I have a small team of experts (12 staff) who do great project work. Unfortunately, their expertise makes them the go-to individuals on support tasks as well. The inability to focus on projects affects their productivity and sometimes has a negative impact on morale.

Am I the only one who has this problem?

For those who manage small teams without the luxury of dedicated project staff versus support staff, what strategies have you implemented to ensure high morale and productivity and manage staff who feel like they are being pulled in a hundred different directions?

  • I don't know how you can go without a minimal support team. Do you really want your experts answering the users' phone calls? Commented Feb 20, 2011 at 17:42
  • Thanks for all the great suggestions below...I wish I could accept more than one answer!
    – CraigV
    Commented Feb 22, 2011 at 22:20

4 Answers 4


There is no easy answer to your question. You have to stand your ground and protect the team for unneeded interruptions.

This is a very common symptom of small companies making wrong decisions. Some of the tips below I have implemented myself in various scenarios with good success. Before I start, I have to say that perseverance is the key.

Now let's begin:

  1. Set a rotation for the staff that will be available for support questions that day/week/month. All questions will be routed through them, no matter what, the rest of your team will be heads down and the only people able to interrupt is you, and the staff in support. Explain your entire team that they need to be team players for this to work. Try to be fair on the rotations for support.

  2. Make early meetings, with the hottest tickets in the queue. Try to make sure, all the sales and client advocates are in these meetings, and do not bring the IT people. Remember that by virtue they will always want to be heroes.

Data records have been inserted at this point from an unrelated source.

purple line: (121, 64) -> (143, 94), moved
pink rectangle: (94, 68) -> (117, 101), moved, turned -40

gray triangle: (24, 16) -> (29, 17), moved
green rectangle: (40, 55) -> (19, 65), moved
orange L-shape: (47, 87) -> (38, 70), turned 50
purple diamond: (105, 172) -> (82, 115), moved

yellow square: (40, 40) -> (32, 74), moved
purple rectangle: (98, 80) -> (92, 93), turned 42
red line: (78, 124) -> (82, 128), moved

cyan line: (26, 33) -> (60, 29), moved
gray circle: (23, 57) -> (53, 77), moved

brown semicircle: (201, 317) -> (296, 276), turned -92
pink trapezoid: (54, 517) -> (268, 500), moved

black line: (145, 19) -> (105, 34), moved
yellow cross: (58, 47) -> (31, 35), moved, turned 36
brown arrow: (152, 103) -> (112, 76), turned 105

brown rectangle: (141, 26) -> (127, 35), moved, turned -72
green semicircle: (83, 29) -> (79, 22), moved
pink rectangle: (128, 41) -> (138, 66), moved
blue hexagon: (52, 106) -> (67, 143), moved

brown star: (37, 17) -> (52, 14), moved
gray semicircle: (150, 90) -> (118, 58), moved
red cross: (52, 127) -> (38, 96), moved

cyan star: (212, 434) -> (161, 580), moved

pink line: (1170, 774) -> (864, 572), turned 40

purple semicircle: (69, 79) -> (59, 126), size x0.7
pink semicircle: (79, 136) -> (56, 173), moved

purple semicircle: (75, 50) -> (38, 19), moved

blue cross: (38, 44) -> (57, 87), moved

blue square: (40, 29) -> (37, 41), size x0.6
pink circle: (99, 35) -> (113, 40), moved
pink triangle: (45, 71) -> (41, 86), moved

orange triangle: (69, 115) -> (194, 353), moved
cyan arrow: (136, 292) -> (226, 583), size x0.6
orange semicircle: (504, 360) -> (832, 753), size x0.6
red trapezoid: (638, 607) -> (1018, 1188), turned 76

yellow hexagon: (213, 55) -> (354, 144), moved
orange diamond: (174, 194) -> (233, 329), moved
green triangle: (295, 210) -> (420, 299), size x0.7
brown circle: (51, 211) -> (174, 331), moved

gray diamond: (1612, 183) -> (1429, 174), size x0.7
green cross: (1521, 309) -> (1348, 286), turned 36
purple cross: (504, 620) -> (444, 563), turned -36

  3. If you have a ticketing system, try to set a support queue that everyone is able to see. If you have someone ahead of schedule in any given task, encourage them to take a ticket. You will probably need some kind of award system for this to work.

Morale is a hard thing to get back, keep trying and you will have success.

  • +1 for dedicated rotating staff, being "team player", support queue, and perseverance!
    – CraigV
    Commented Feb 22, 2011 at 22:18

We implemented a single point of contact for support, and the job is rotated amongst staff every week. So they know they have to do support for one week, but after that they can focus on their project work until it's their turn again. Sometimes there is too much support so other team-members have to help as well, but most of the time this works fine. The devs are happy with this arrangement.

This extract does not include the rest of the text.